В стихах его «сервиз» рифмуется с «положением риз». Так рифмовала жизнь — в ней все смешалось.
В детстве наша семья из пяти человек жила в одной комнате. В остальных пяти комнатах квартиры жило еще шесть семей — семья рабочих, приехавшая с нефтепромыслов, возглавляемая языкастой Прасковьей, аристократическая рослая семья Неклюдовых из семи человек и овчарки Багиры, семья инженера Ферапонтова, пышная радушная дочь бывшего купца и разведенные муж и жена. Коммуналка наша считалась малонаселенной.
В коридоре сушились простыни.
У дровяной плиты среди кухонных баталий вздрагивали над керосинкой фамильные серьги Муси Неклюдовой. В туалете разведенный муж свистал «Баядеру», возмущая очередь. В этом мире я родился, был счастлив и иного не представлял.

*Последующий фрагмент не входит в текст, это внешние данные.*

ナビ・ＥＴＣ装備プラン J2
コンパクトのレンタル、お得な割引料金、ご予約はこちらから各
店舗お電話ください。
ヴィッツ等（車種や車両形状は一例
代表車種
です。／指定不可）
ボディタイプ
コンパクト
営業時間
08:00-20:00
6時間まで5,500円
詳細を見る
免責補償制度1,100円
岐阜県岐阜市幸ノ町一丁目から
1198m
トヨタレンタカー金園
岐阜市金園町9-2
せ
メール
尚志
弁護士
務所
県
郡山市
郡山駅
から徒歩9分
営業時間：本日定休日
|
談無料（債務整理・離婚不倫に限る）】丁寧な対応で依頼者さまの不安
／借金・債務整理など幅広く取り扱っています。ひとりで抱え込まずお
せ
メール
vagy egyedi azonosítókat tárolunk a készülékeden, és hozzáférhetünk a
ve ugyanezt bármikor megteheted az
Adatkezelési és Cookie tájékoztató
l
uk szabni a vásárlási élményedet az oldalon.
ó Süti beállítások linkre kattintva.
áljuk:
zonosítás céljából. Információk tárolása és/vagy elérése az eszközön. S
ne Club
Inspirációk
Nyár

Сам он до тридцать шестого года, до двухэтажной квартиры в Лаврушинском, жил в коммуналке. Ванную комнату занимала отдельная семья, ночью, идя в туалет, шагали через спящих.

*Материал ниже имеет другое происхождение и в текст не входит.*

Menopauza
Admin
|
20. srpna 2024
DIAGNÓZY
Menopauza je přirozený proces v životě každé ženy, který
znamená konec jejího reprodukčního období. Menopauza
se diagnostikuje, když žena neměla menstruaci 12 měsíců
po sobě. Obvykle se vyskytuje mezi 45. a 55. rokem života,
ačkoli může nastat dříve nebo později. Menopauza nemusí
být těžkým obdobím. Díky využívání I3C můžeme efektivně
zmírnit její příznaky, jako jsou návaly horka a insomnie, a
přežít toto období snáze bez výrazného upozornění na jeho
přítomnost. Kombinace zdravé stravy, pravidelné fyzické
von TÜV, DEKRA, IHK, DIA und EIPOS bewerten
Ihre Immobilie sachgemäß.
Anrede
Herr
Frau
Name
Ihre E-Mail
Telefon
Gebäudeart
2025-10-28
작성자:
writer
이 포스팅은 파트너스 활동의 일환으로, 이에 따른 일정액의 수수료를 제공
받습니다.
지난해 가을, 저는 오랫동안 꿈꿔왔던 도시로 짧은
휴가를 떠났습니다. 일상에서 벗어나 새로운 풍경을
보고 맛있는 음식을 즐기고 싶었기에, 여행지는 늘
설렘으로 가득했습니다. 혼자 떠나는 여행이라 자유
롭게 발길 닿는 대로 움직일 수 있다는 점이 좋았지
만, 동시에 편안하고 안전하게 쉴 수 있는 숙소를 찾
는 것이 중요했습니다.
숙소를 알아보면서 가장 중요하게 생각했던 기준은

Ах, как сочно рифмуется керосиновый свет «ламп Светлана» с «годами строительного плана»!
Все это было в его небольшой изумрудной тетрадке стихов с багровой шнуровкой. Все его вещи той поры были перепечатаны Мариной Казимировной Баранович, прокуренным ангелом его рукописей. Жила она около Консерватории, бегала на все скрябинские программы, и как дыхание клавиш отличает рихтеровского Скрябина от нейгаузовского, так и клавиатура ее машинки имела свой неповторимый почерк. Она переплетала стихи в глянцевые оранжевые, изумрудные и краплачно-красные тетрадки и прошивала их шелковым шнурком. Откроем эту тетрадь, мой читатель. В ней колдовало детство.
Видите ли вы, мой читатель, мальчика со школьным ранцем, следящего обряд весны, ее предчувствие? Все, что совершается вокруг, так похоже на происходящее внутри него.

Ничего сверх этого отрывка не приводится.